Seven years ago, Sharni Budd saw one new mum in need and her goal was to help her. She gave what she could and turned to social media for more help.
Soon she had enough donated clothing and vouchers to help 10 new mums. The seed for Loving Arms was sown.
Loving Arms was founded in 2014, and from those small beginnings, this year Loving Arms helped its 1000th mum.
And while the demand for Loving Arms help has grown, the original goal has remained – Every baby matters; every family counts.
Sharni's vision was to see that every baby born in the community was adequately clothed and every new family cared for, supported and encouraged during that all-important time after the birth and throughout baby's first year.
It is a Waikato-wide organisation, helping mums from the Coromandel to Tokoroa. Sharni still does most of the deliveries in person as she and her volunteers help transport the equipment needed to those seeking support.
It has meant big changes for the Budd family as Sharni and her husband Jamie position Loving Arms to continue to meet the growing demand for the services offered.
Last year they formed the Loving Arms Charitable Trust, with Jamie serving as chairman of the board and Sharni as a board member.
Jamie also left his job as the Associate Pastor at Zion Church to be a stay-at-home dad to the couple's eight children, releasing Sharni to work full time at Loving Arms.
This year they also achieved another goal, leasing a building in Rickit Rd as a base for all their services and they celebrated their opening in July.
Previously the Budds used their own shed at home and had items stored at four other locations around Waipā district. The packing was done at Zion Church during a limited time when time and space was available.
Sharni says they would never have coped with the rise in demand due to Covid.
To put things in perspective, over the first five years they helped 500 mums. This year they have helped more than 560 mums alone.
And it is still growing – last month Loving Arms helped over 80 families.
"We simply would not have been able to gather, store and pack enough supplies to meet that demand," she says.
Jamie says they feel blessed to have been able to move the Loving Arms operation to one location.
The building is one key to their success. It has enough room to sort and store all the donated items in a manageable system, as well as extra space for two other elements of Loving Arms – Mothers in Arms and Kaiāwhina.
Another key is the trust. Jamie spends about 12-15 hours per week as a volunteer, often networking with businesses and other organisations working through ways they can support Loving Arms.
The board members are amazing at applying for funding and grants from the major funding organisations, as well as strategically guiding Loving Arms forward. Both Jamie and Sharni feel blessed by the work and effort that each board member contributes.
Jamie says the first year of any new charitable trust is tricky, but they feel they have done well.
"Trust in what we do is growing, so we are hoping to have even more success with funding applications moving forward," he says.
Sharni says a major key to success is the team of volunteers.
She has 17 or 18 volunteers, with a core group of six or seven volunteers who give between 12 and 15 hours each per week.
"We could not function without our volunteers, and we always need more," says Sharni.
"Some do heaps of washing, sorting and packing while some do a little bit of what they are best at.
"It all counts."
Sharni says the older generation know a lot about knitting, sewing and mending so they make sure all the clothes are in great condition before they are sent out.
And one woman likes sewing and spends her time creating baby blankets and other useful items from donated goods.
Some knit a garment per week while they are watching the telly and send it in.
Sharni also has one volunteer who is undertaking a child car seat technical course and will make sure all the car seats are up to safety standards before they are assigned to a family, and will also be able to assist with the correct installation in the vehicle and correct way to strap in baby.
"It is amazing how many families do not have a car seat for their babies or children," says Sharni.
Donations form another key to Loving Arms' success.

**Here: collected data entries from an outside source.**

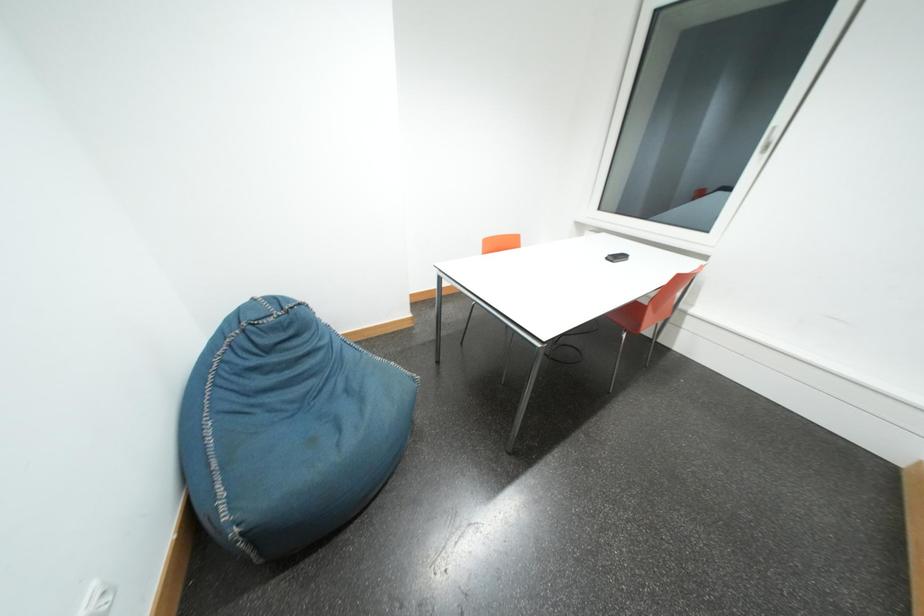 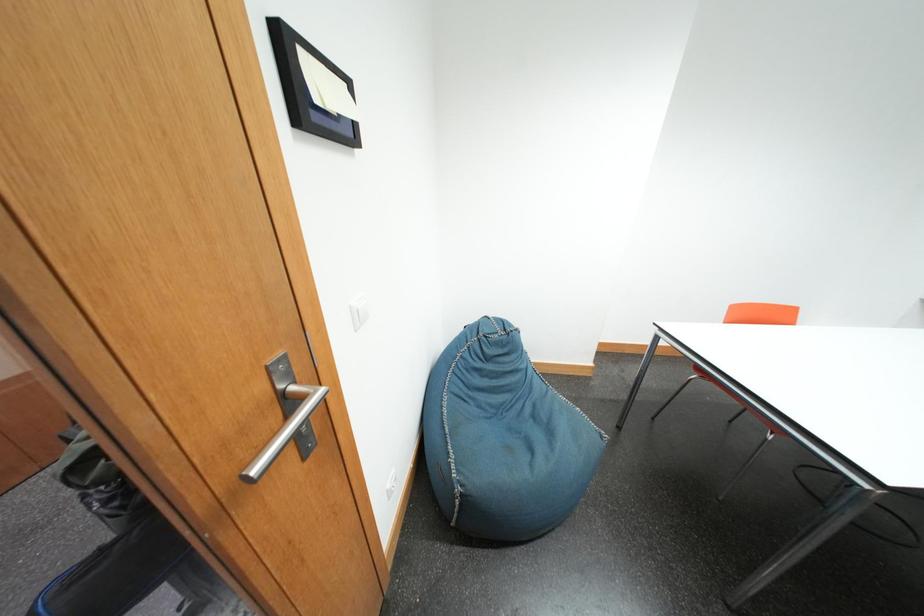 Question: The camera is either moving clockwise (left) or counter-clockwise (right) around the object. The first image is from the beginning of the video and the second image is from the end. Is the camera moving left or right when shooting the video?

Choices:
 (A) Left
 (B) Right

Answer: (B) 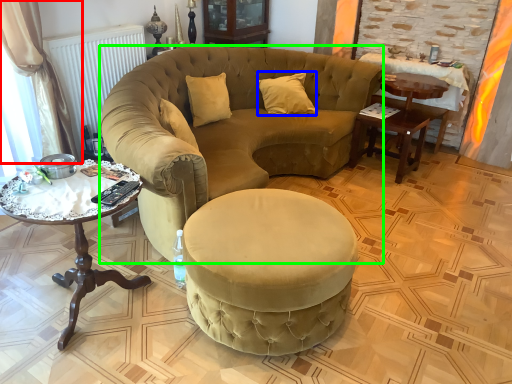 Question: Based on their relative distances, which object is nearer to curtain (highlighted by a red box)? Choose from pillow (highlighted by a blue box) and chair (highlighted by a green box).

Choices:
 (A) pillow
 (B) chair

Answer: (B) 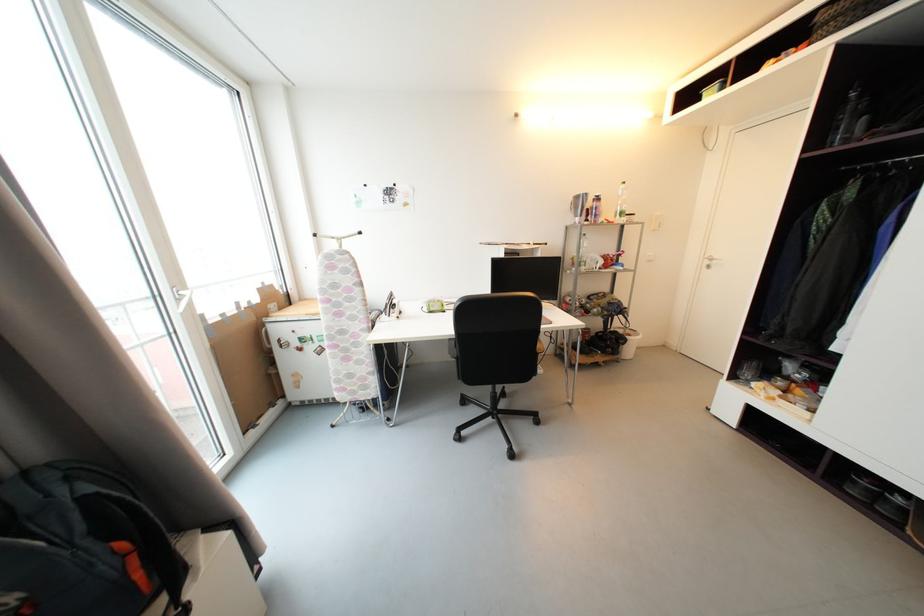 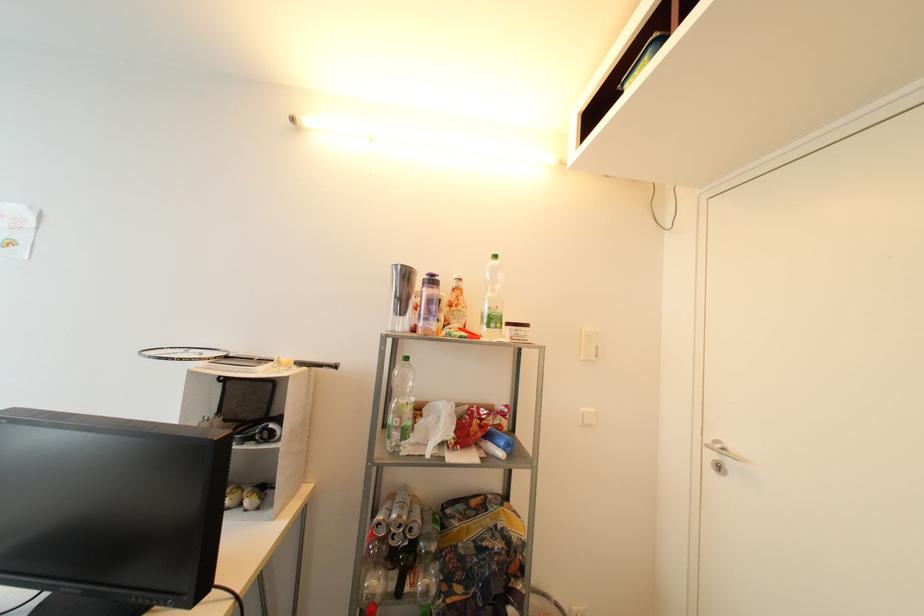 Find the pixel in the second image that matches (626,216) in the first image.

(499, 322) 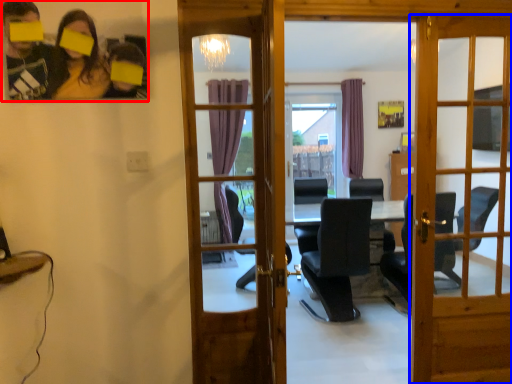 Question: Among these objects, which one is nearest to the camera, couple (highlighted by a red box) or door (highlighted by a blue box)?

Choices:
 (A) couple
 (B) door

Answer: (A) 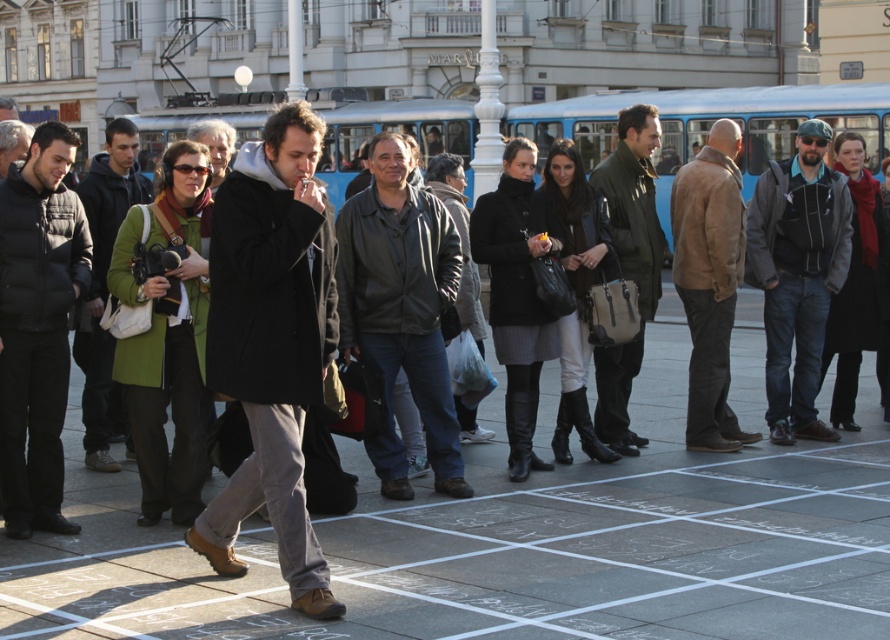 Which is above, leather jacket at center or black puffer jacket at left?

Positioned higher is leather jacket at center.

Which is behind, point (441, 237) or point (59, 328)?

Positioned behind is point (441, 237).

What are the coordinates of `leather jacket at center` in the screenshot? It's located at (401, 308).

Between dark gray wool coat at center and matte green jacket at center, which one has more height?

With more height is matte green jacket at center.

Does dark gray wool coat at center appear on the left side of matte green jacket at center?

Yes, dark gray wool coat at center is to the left of matte green jacket at center.

Who is more forward, [263,330] or [656,244]?

Point [263,330] is more forward.

This screenshot has width=890, height=640. Identify the location of dark gray wool coat at center. (272, 342).

Is point (797, 211) closer to camera compared to point (651, 168)?

Yes, point (797, 211) is in front of point (651, 168).

Does dark gray leather jacket at right have a lesser height compared to matte green jacket at center?

Yes, dark gray leather jacket at right is shorter than matte green jacket at center.

What do you see at coordinates (797, 275) in the screenshot?
I see `dark gray leather jacket at right` at bounding box center [797, 275].

Locate an element on the screen. The width and height of the screenshot is (890, 640). dark gray leather jacket at right is located at coordinates (797, 275). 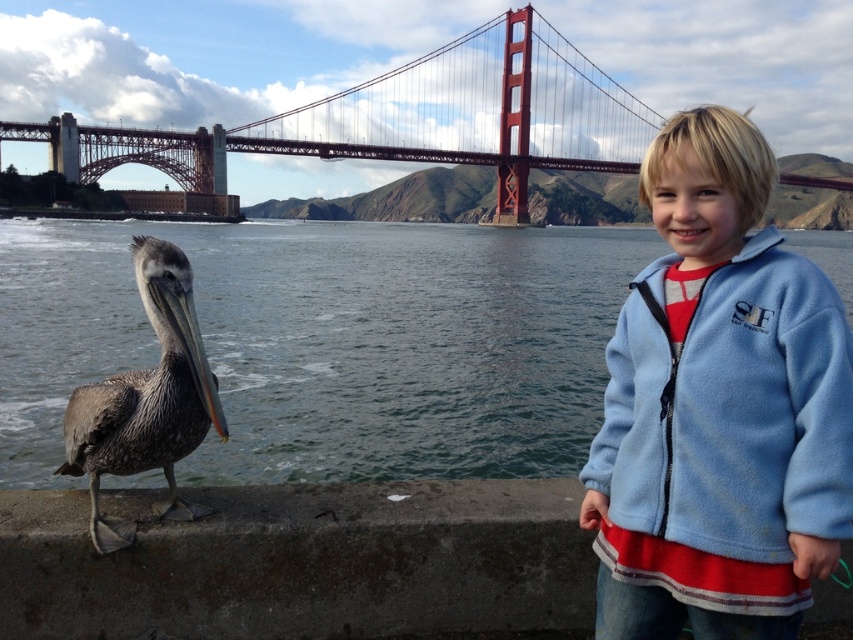 Question: Which point appears closest to the camera in this image?

Choices:
 (A) (117, 433)
 (B) (433, 64)

Answer: (A)

Question: Which point appears farthest from the camera in this image?

Choices:
 (A) (469, 312)
 (B) (505, 76)
 (C) (610, 400)

Answer: (B)

Question: Can you confirm if clear water at lower left is thinner than brown feathered pelican at lower left?

Choices:
 (A) yes
 (B) no

Answer: (B)

Question: Is clear water at lower left closer to the viewer compared to metallic red bridge at upper center?

Choices:
 (A) yes
 (B) no

Answer: (A)

Question: Considering the relative positions of blue fleece jacket at right and brown feathered pelican at lower left in the image provided, where is blue fleece jacket at right located with respect to brown feathered pelican at lower left?

Choices:
 (A) right
 (B) left

Answer: (A)

Question: Which point is closer to the camera taking this photo?

Choices:
 (A) [195, 413]
 (B) [662, 224]

Answer: (A) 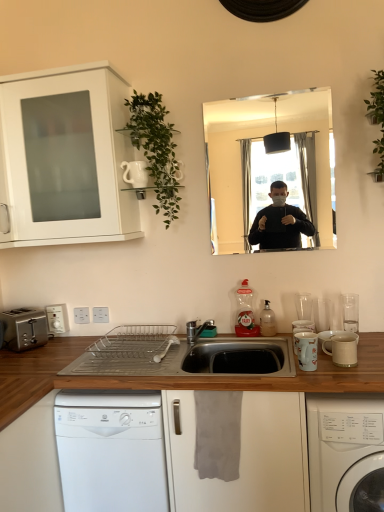 This screenshot has width=384, height=512. What are the coordinates of `free space in front of white glossy mug at right, arranged as the second appliance when viewed from the top` in the screenshot? It's located at (317, 380). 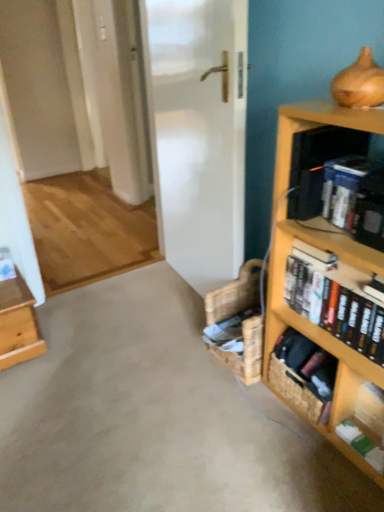 Locate an element on the screen. The width and height of the screenshot is (384, 512). vacant space in front of woven brown basket at lower right is located at coordinates pos(315,456). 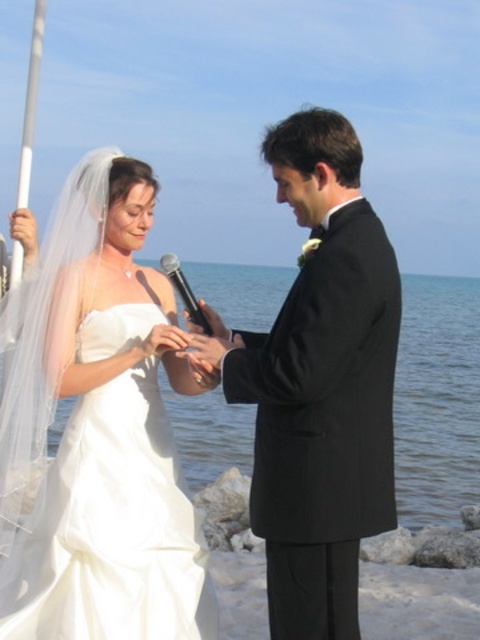 Who is more distant from viewer, (35, 580) or (195, 330)?

Point (195, 330)

Looking at this image, does white satin dress at center have a lesser height compared to black matte microphone at center?

Incorrect, white satin dress at center's height does not fall short of black matte microphone at center's.

Identify the location of white satin dress at center. [x=97, y=429].

Between black satin suit at center and black matte microphone at center, which one is positioned lower?

black satin suit at center

Does black satin suit at center have a smaller size compared to black matte microphone at center?

No, black satin suit at center is not smaller than black matte microphone at center.

Locate an element on the screen. Image resolution: width=480 pixels, height=640 pixels. black satin suit at center is located at coordinates (320, 385).

Is white satin dress at center taller than black satin suit at center?

Incorrect, white satin dress at center's height is not larger of black satin suit at center's.

Between point (137, 294) and point (272, 346), which one is positioned in front?

Point (272, 346)

Which is in front, point (15, 554) or point (314, 138)?

Point (314, 138) is in front.

The width and height of the screenshot is (480, 640). I want to click on white satin dress at center, so click(97, 429). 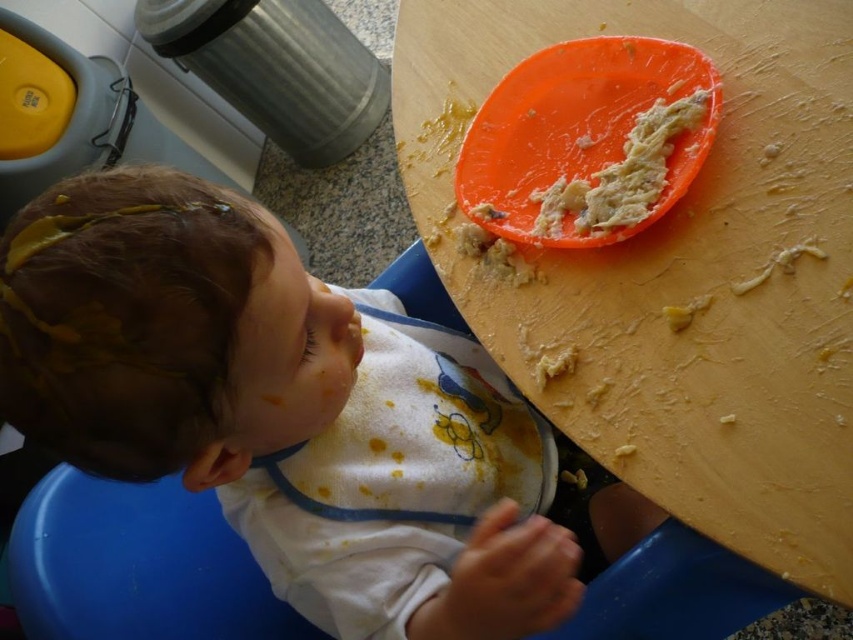 Question: Which of these objects is positioned closest to the orange plastic table at upper right?

Choices:
 (A) orange plastic plate at upper center
 (B) matte white bib at lower center

Answer: (A)

Question: Which point is closer to the camera?

Choices:
 (A) orange plastic plate at upper center
 (B) matte white bib at lower center
 (C) orange plastic table at upper right

Answer: (B)

Question: Which of the following is the farthest from the observer?

Choices:
 (A) orange plastic plate at upper center
 (B) orange plastic table at upper right

Answer: (A)

Question: Is matte white bib at lower center closer to camera compared to orange plastic table at upper right?

Choices:
 (A) no
 (B) yes

Answer: (B)

Question: Does orange plastic table at upper right appear on the left side of orange plastic plate at upper center?

Choices:
 (A) yes
 (B) no

Answer: (B)

Question: Can you confirm if matte white bib at lower center is positioned above orange plastic table at upper right?

Choices:
 (A) no
 (B) yes

Answer: (A) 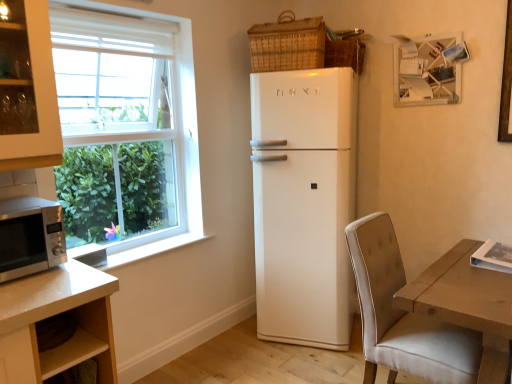 Question: Is satin silver microwave at lower left taller than white glossy refrigerator at center?

Choices:
 (A) no
 (B) yes

Answer: (A)

Question: Can you confirm if satin silver microwave at lower left is shorter than white glossy refrigerator at center?

Choices:
 (A) no
 (B) yes

Answer: (B)

Question: Would you say satin silver microwave at lower left is a long distance from white glossy refrigerator at center?

Choices:
 (A) yes
 (B) no

Answer: (A)

Question: Is satin silver microwave at lower left smaller than white glossy refrigerator at center?

Choices:
 (A) yes
 (B) no

Answer: (A)

Question: Considering the relative positions of satin silver microwave at lower left and white glossy refrigerator at center in the image provided, is satin silver microwave at lower left behind white glossy refrigerator at center?

Choices:
 (A) no
 (B) yes

Answer: (A)

Question: From a real-world perspective, is satin silver microwave at lower left located beneath white glossy refrigerator at center?

Choices:
 (A) yes
 (B) no

Answer: (B)

Question: Could you tell me if woven wicker basket at upper right, the 2th basket from the left, is turned towards satin silver microwave at lower left?

Choices:
 (A) yes
 (B) no

Answer: (A)

Question: Is woven wicker basket at upper right, the 2th basket from the left, positioned beyond the bounds of satin silver microwave at lower left?

Choices:
 (A) no
 (B) yes

Answer: (B)

Question: From the image's perspective, is woven wicker basket at upper right, the 2th basket from the left, under satin silver microwave at lower left?

Choices:
 (A) yes
 (B) no

Answer: (B)

Question: Is woven wicker basket at upper right, the 2th basket from the left, surrounding satin silver microwave at lower left?

Choices:
 (A) yes
 (B) no

Answer: (B)

Question: Can you confirm if woven wicker basket at upper right, the 2th basket from the left, is taller than satin silver microwave at lower left?

Choices:
 (A) yes
 (B) no

Answer: (B)

Question: Is woven wicker basket at upper right, the 1th basket positioned from the right, shorter than satin silver microwave at lower left?

Choices:
 (A) yes
 (B) no

Answer: (A)

Question: Can you confirm if woven wicker basket at upper right, the 2th basket from the left, is wider than white glossy refrigerator at center?

Choices:
 (A) yes
 (B) no

Answer: (B) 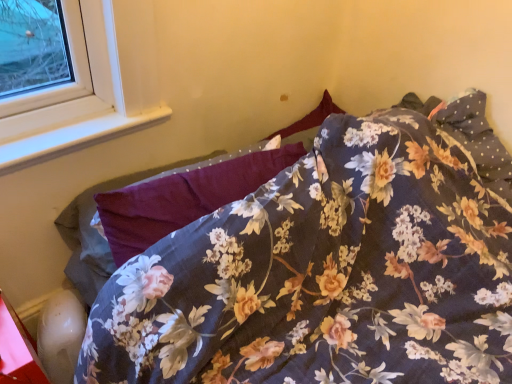 Question: Is floral fabric pillow at center positioned with its back to floral fabric bed at center?

Choices:
 (A) yes
 (B) no

Answer: (B)

Question: From the image's perspective, does floral fabric pillow at center appear higher than floral fabric bed at center?

Choices:
 (A) yes
 (B) no

Answer: (A)

Question: Is floral fabric pillow at center located outside floral fabric bed at center?

Choices:
 (A) yes
 (B) no

Answer: (B)

Question: Considering the relative sizes of floral fabric pillow at center and floral fabric bed at center in the image provided, is floral fabric pillow at center shorter than floral fabric bed at center?

Choices:
 (A) yes
 (B) no

Answer: (A)

Question: Considering the relative sizes of floral fabric pillow at center and floral fabric bed at center in the image provided, is floral fabric pillow at center taller than floral fabric bed at center?

Choices:
 (A) no
 (B) yes

Answer: (A)

Question: Considering the relative positions of white plastic window sill at upper left and floral fabric bed at center in the image provided, is white plastic window sill at upper left to the left or to the right of floral fabric bed at center?

Choices:
 (A) right
 (B) left

Answer: (B)

Question: Relative to floral fabric bed at center, is white plastic window sill at upper left in front or behind?

Choices:
 (A) front
 (B) behind

Answer: (B)

Question: Is point (104, 117) closer or farther from the camera than point (175, 241)?

Choices:
 (A) farther
 (B) closer

Answer: (A)

Question: Considering the positions of white plastic window sill at upper left and floral fabric bed at center in the image, is white plastic window sill at upper left bigger or smaller than floral fabric bed at center?

Choices:
 (A) big
 (B) small

Answer: (B)

Question: In terms of size, does floral fabric bed at center appear bigger or smaller than white plastic window sill at upper left?

Choices:
 (A) small
 (B) big

Answer: (B)

Question: From the image's perspective, is floral fabric bed at center located above or below white plastic window sill at upper left?

Choices:
 (A) above
 (B) below

Answer: (B)

Question: From a real-world perspective, relative to white plastic window sill at upper left, is floral fabric bed at center vertically above or below?

Choices:
 (A) below
 (B) above

Answer: (A)

Question: Visually, is floral fabric bed at center positioned to the left or to the right of white plastic window sill at upper left?

Choices:
 (A) left
 (B) right

Answer: (B)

Clothing from premature to size 2 is accepted, as well as baby furniture, prams and pushchairs, car seats and cash donations.
"We get donations from all walks of the community," says Sharni.
"We were encouraged to put a value on the items we distribute, and this year alone we estimate it to be worth over $500,000."
The growth of Loving Arms has brought about the Mothers in Arms and Kaiāwhina programmes.
Mothers in Arms started about three years ago – a monthly event for mums to overcome loneliness, connect with and make friends with other mums and get encouragement and advice over a friendly cuppa and home baking.
The events conclude with an inspiring speaker.
Kaiāwhina launched this year. A team of four women provide postnatal care to new mums identified by their midwife or GP as needing some extra care and guidance in the early months of motherhood.
Sharni says the quality of postnatal care in New Zealand has been identified as being poor and the new programme is a step towards remedying this situation.
As Loving Arms looks to an even busier future, more help will be needed.
Jamie would like to speak to any businesses or funders who want to partner with the trust, and Sharni welcomes more volunteers and donations of goods.